Un cœur comme un ballon qui s’échappe, retenu par presque rien. Chez Lalique, l’image n’est pas naïve : elle sert à parler d’un phénomène qui ne se laisse pas saisir, l’air, la brise, la sensation qui passe. Souffle d’Amour se présente ainsi, non comme un pendentif “romantique”, mais comme une tentative de rendre tangible l’intangible — un petit objet de cristal qui prétend garder, près du thorax, la trace d’un souffle.

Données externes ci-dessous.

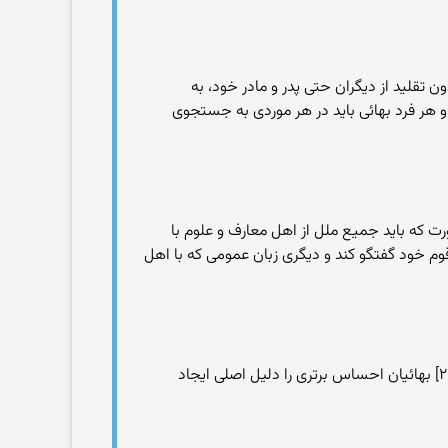
 یکسان و در سن ۱۵ سال تمام است باید شخصا و بدون تقلید از دیگران حتی پدر و مادر خود، به
ط منوط به انتخاب دین نیست و هر فرد بهائی باید در هر موردی به جستجوی
 که باید جمیع ملل از اهل معارف و علوم با
د یادگیری ۲ زبان باشد. یکی زبان وطنی که با که با قوم خود گفتگو کند و دیگری زبان عمومی که با اهل
بهائیان وجود تعصبات جاهلیه مانند تعصبات سیاسی، جنسی، نژادی، قومی و دینی را از بین برندهٔ بنیاد عالم انسانی می‌دانند.[۲۰] بهائیان احساس برتری را دلیل اصلی ایجاد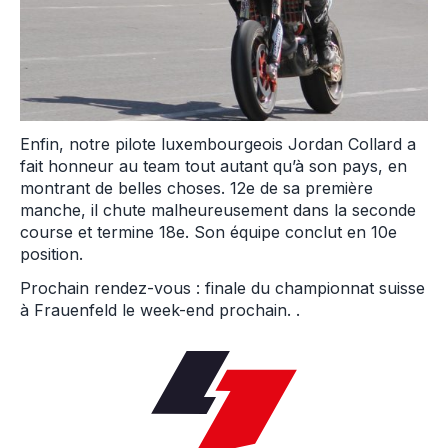
Enfin, notre pilote luxembourgeois
Jordan Collard a
fait honneur au team tout autant qu’à son pays, en
montrant de belles choses. 12e de sa première
manche, il chute malheureusement dans la seconde
course et termine 18e. Son équipe conclut en 10e
position.
Prochain rendez-vous : finale du championnat suisse
à Frauenfeld le week-end prochain. .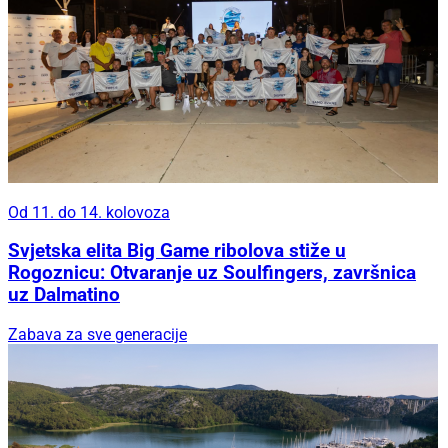
Od 11. do 14. kolovoza
Svjetska elita Big Game ribolova stiže u
Rogoznicu: Otvaranje uz Soulfingers, završnica
uz Dalmatino
Zabava za sve generacije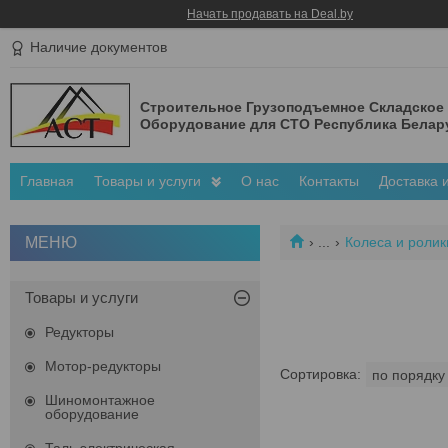
Начать продавать на Deal.by
Наличие документов
Строительное Грузоподъемное Складское
Оборудование для СТО Республика Белар
Главная
Товары и услуги
О нас
Контакты
Доставка 
...
Колеса и ролик
Товары и услуги
Редукторы
Мотор-редукторы
Шиномонтажное
оборудование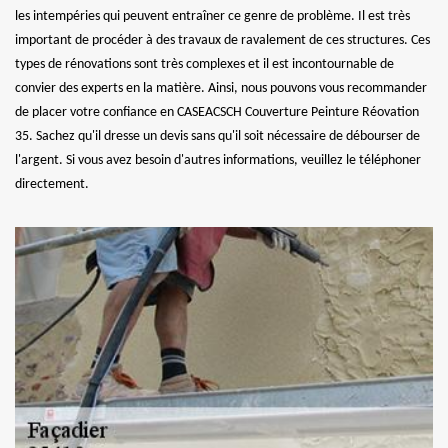
les intempéries qui peuvent entraîner ce genre de problème. Il est très
important de procéder à des travaux de ravalement de ces structures. Ces
types de rénovations sont très complexes et il est incontournable de
convier des experts en la matière. Ainsi, nous pouvons vous recommander
de placer votre confiance en CASEACSCH Couverture Peinture Réovation
35. Sachez qu'il dresse un devis sans qu'il soit nécessaire de débourser de
l'argent. Si vous avez besoin d'autres informations, veuillez le téléphoner
directement.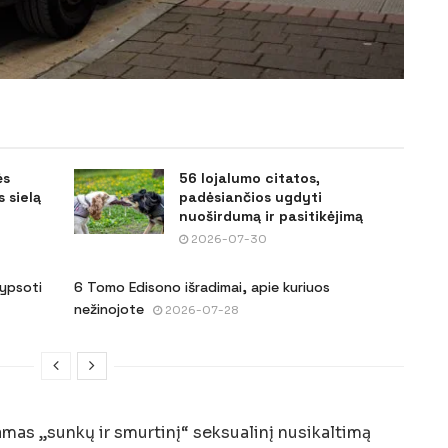
ės
56 lojalumo citatos,
 sielą
padėsiančios ugdyti
nuoširdumą ir pasitikėjimą
2026-07-30
šypsoti
6 Tomo Edisono išradimai, apie kuriuos
nežinojote
2026-07-28
mas „sunkų ir smurtinį“ seksualinį nusikaltimą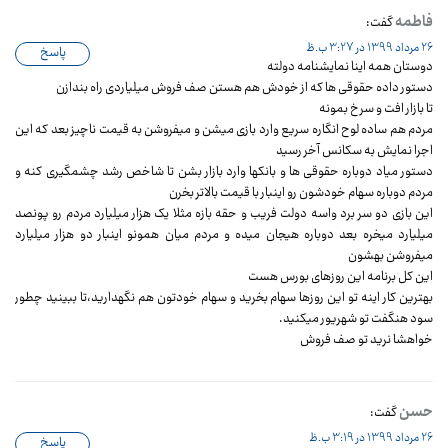
فاطمه
گفت:
26 مرداد 1399 در 3:27 ب.ظ
پاسخ
دوستان همه اینا نمایشنامه دولته
دستور داده حقوقی ها که از خودش هم هستن صف فروش میلیاردی راه بندازن
تا بازار افت و سرخ بمونه
مردم هم ساده لوح انگاره سریع وارد بازی میشن و میفروشن به قیمت ناچیز بعد که این
اجرا نمایش به سکانس آخر رسید
دستور میاد دوباره حقوقی ها و بانکها وارد بازار بشن تا شاخص رشد چشمگیری کنه و
مردم دوباره سهام خودشون رو اینبار با قیمت بالاتر بخرن
این بازی دو سر برد واسه دولت فریب و حقه بازه مثلا یک هزار میلیارد مردم رو پونصد
میلیارد میخره بعد دوباره هیجان میده و مردم میان همونو اینبار دو هزار میلیارد
میفروشن بهشون
این کل برنامه این روزهای بورس هست
بهترین کار اینه تو این روزها سهام بخرید و سهام خودتون هم نگهدارید،تا ببینید چطور
سود هنگفت تو شهریور میکنید.
خواهشا نرید تو صف فروش
حسن
گفت:
26 مرداد 1399 در 3:19 ب.ظ
پاسخ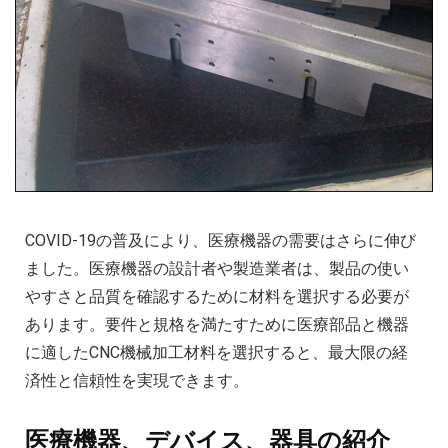
COVID-19の普及により、医療機器の需要はさらに伸び
ました。医療機器の設計者や製造業者は、製品の使い
やすさと品質を確認するために材料を選択する必要が
あります。要件と規格を満たすために医療部品と機器
に適したCNC機械加工材料を選択すると、最大限の経
済性と信頼性を実現できます。
医療機器、デバイス、器具の紹介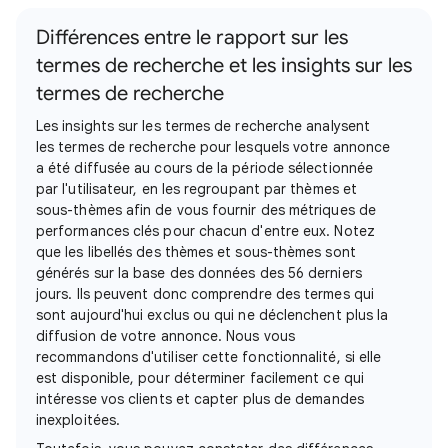
Différences entre le rapport sur les
termes de recherche et les insights sur les
termes de recherche
Les insights sur les termes de recherche analysent
les termes de recherche pour lesquels votre annonce
a été diffusée au cours de la période sélectionnée
par l'utilisateur, en les regroupant par thèmes et
sous-thèmes afin de vous fournir des métriques de
performances clés pour chacun d'entre eux. Notez
que les libellés des thèmes et sous-thèmes sont
générés sur la base des données des 56 derniers
jours. Ils peuvent donc comprendre des termes qui
sont aujourd'hui exclus ou qui ne déclenchent plus la
diffusion de votre annonce. Nous vous
recommandons d'utiliser cette fonctionnalité, si elle
est disponible, pour déterminer facilement ce qui
intéresse vos clients et capter plus de demandes
inexploitées.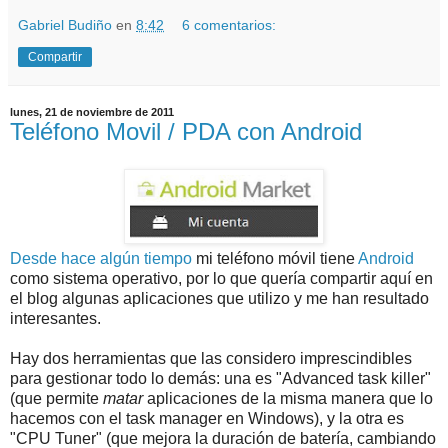
Gabriel Budiño
en
8:42
6 comentarios:
Compartir
lunes, 21 de noviembre de 2011
Teléfono Movil / PDA con Android
Desde hace algún tiempo
mi teléfono móvil tiene
Android
como sistema operativo, por lo que quería compartir aquí en
el blog algunas aplicaciones que utilizo y me han resultado
interesantes.
Hay dos herramientas que las considero imprescindibles
para gestionar todo lo demás: una es "Advanced task killer"
(que permite
matar
aplicaciones de la misma manera que lo
hacemos con el task manager en Windows), y la otra es
"CPU Tuner" (que mejora la duración de batería, cambiando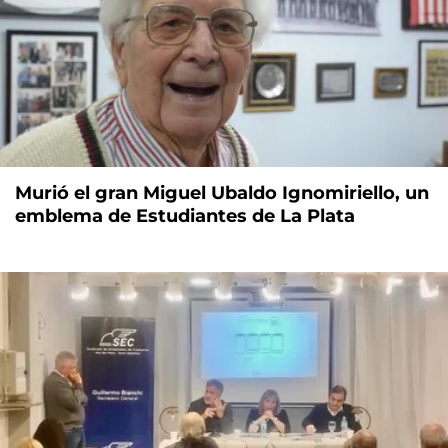
Murió el gran Miguel Ubaldo Ignomiriello, un
emblema de Estudiantes de La Plata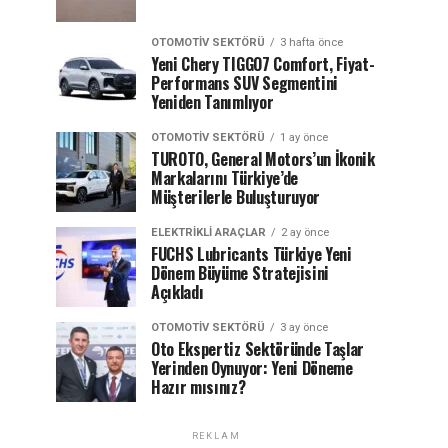
OTOMOTIV SEKTÖRÜ
3 hafta önce
Yeni Chery TIGGO7 Comfort, Fiyat-
Performans SUV Segmentini
Yeniden Tanımlıyor
OTOMOTIV SEKTÖRÜ
1 ay önce
TUROTO, General Motors’un İkonik
Markalarını Türkiye’de
Müşterilerle Buluşturuyor
ELEKTRIKLI ARAÇLAR
2 ay önce
FUCHS Lubricants Türkiye Yeni
Dönem Büyüme Stratejisini
Açıkladı
OTOMOTIV SEKTÖRÜ
3 ay önce
Oto Ekspertiz Sektöründe Taşlar
Yerinden Oynuyor: Yeni Döneme
Hazır mısınız?
REKLAM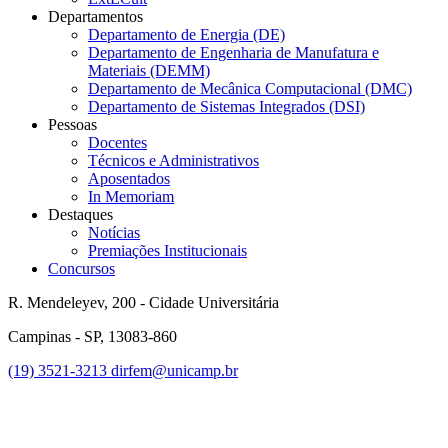
Departamentos
Departamento de Energia (DE)
Departamento de Engenharia de Manufatura e
Materiais (DEMM)
Departamento de Mecânica Computacional (DMC)
Departamento de Sistemas Integrados (DSI)
Pessoas
Docentes
Técnicos e Administrativos
Aposentados
In Memoriam
Destaques
Notícias
Premiações Institucionais
Concursos
R. Mendeleyev, 200 - Cidade Universitária
Campinas - SP, 13083-860
(19) 3521-3213
dirfem@unicamp.br
Link para o Linkedin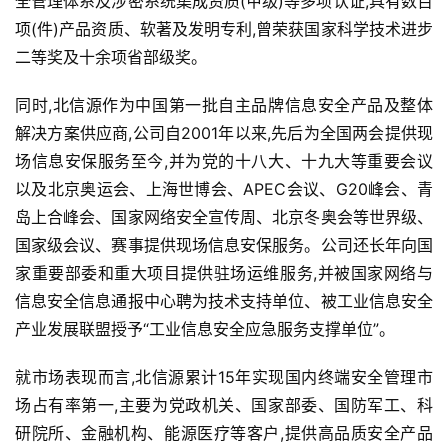
全管理体系及涉密系统集成资质(甲级)等多项认证,具有数百
项(件)产品资质、软著及发明专利,曾荣获国家科学技术进步
二等奖及十余项省部级奖。
同时,北信源作为中国第一批自主品牌信息安全产品及整体
解决方案供应商,公司自2001年以来,先后为全国两会提供现
场信息安保服务至今,并为党的十八大、十九大等重要会议
以及北京奥运会、上海世博会、APEC会议、G20峰会、青
岛上合峰会、国家网络安全宣传周、北京冬奥会等世界级、
国家级会议、赛事提供现场信息安保服务。公司还长年向国
家重要部委和重大项目提供驻场运维服务,并被国家网络与
信息安全信息通报中心聘为技术支持单位、被工业信息安全
产业发展联盟授予“工业信息安全应急服务支撑单位”。
就市场表现而言,北信源累计15年实现国内终端安全管理市
场占有率第一,主要为党政机关、国家部委、国防军工、科
研院所、金融机构、能源医疗等客户,提供高品质安全产品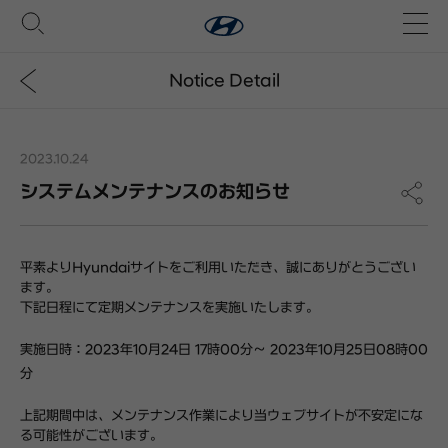
Notice Detail
2023.10.24
システムメンテナンスのお知らせ
平素より
Hyundai
サイトをご利用いただき、誠にありがとうござい
ます。
下記日程にて定期メンテナンスを実施いたします。
実施日時：
2023
年
10
月
24
日
17
時
00
分～
2023
年
10
月
25
日
08
時
00
分
上記期間中は、メンテナンス作業により当ウェブサイトが不安定にな
る可能性がございます。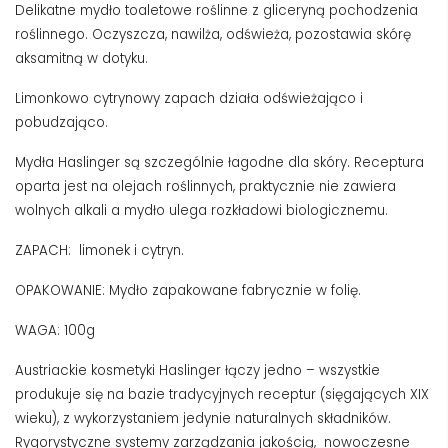
Delikatne mydło toaletowe roślinne z gliceryną pochodzenia
roślinnego. Oczyszcza, nawilża, odświeża, pozostawia skórę
aksamitną w dotyku.
Limonkowo cytrynowy zapach działa odświeżająco i
pobudzająco.
Mydła Haslinger są szczególnie łagodne dla skóry. Receptura
oparta jest na olejach roślinnych, praktycznie nie zawiera
wolnych alkali a mydło ulega rozkładowi biologicznemu.
ZAPACH: limonek i cytryn.
OPAKOWANIE: Mydło zapakowane fabrycznie w folię.
WAGA: 100g
Austriackie kosmetyki Haslinger łączy jedno – wszystkie
produkuje się na bazie tradycyjnych receptur (sięgających XIX
wieku), z wykorzystaniem jedynie naturalnych składników.
Rygorystyczne systemy zarządzania jakością, nowoczesne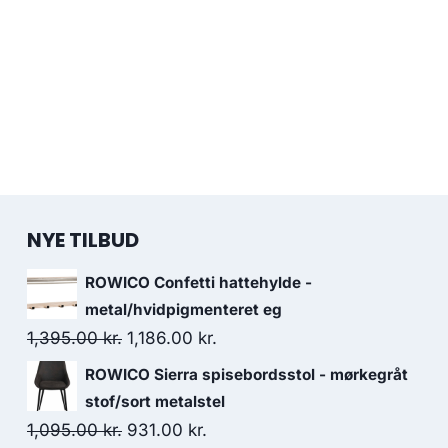
NYE TILBUD
ROWICO Confetti hattehylde -
metal/hvidpigmenteret eg
1,395.00
kr.
1,186.00
kr.
ROWICO Sierra spisebordsstol - mørkegråt
stof/sort metalstel
1,095.00
kr.
931.00
kr.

Le projet s’inscrit dans Air de Lalique, Chapitre I. Cette mention de “chapitre” compte : Lalique construit une narration de long terme, presque littéraire, où chaque pièce est un fragment d’atmosphère plutôt qu’une variation décorative. La direction artistique est attribuée à Marc Larminaux et au Studio de Création Lalique, avec une intention claire : transformer une sensation éphémère en un objet durable. C’est une définition juste du luxe contemporain lorsqu’il est bien compris : non pas l’accumulation, mais la stabilisation d’un instant.
Le geste, lui, reste alsacien et très concret. Le pendentif naît “du cristal en fusion”, cueilli puis sculpté par les maîtres-verriers dans les ateliers Lalique. La surface est satinée pour adoucir les contours, puis polie pour accrocher des reflets lumineux. Cette alternance satiné/poli est typiquement Lalique : une manière de faire exister la lumière non comme un éclat, mais comme une peau. On est loin d’un bijou uniquement “brillant” ; on est dans une présence, une densité, un toucher visuel.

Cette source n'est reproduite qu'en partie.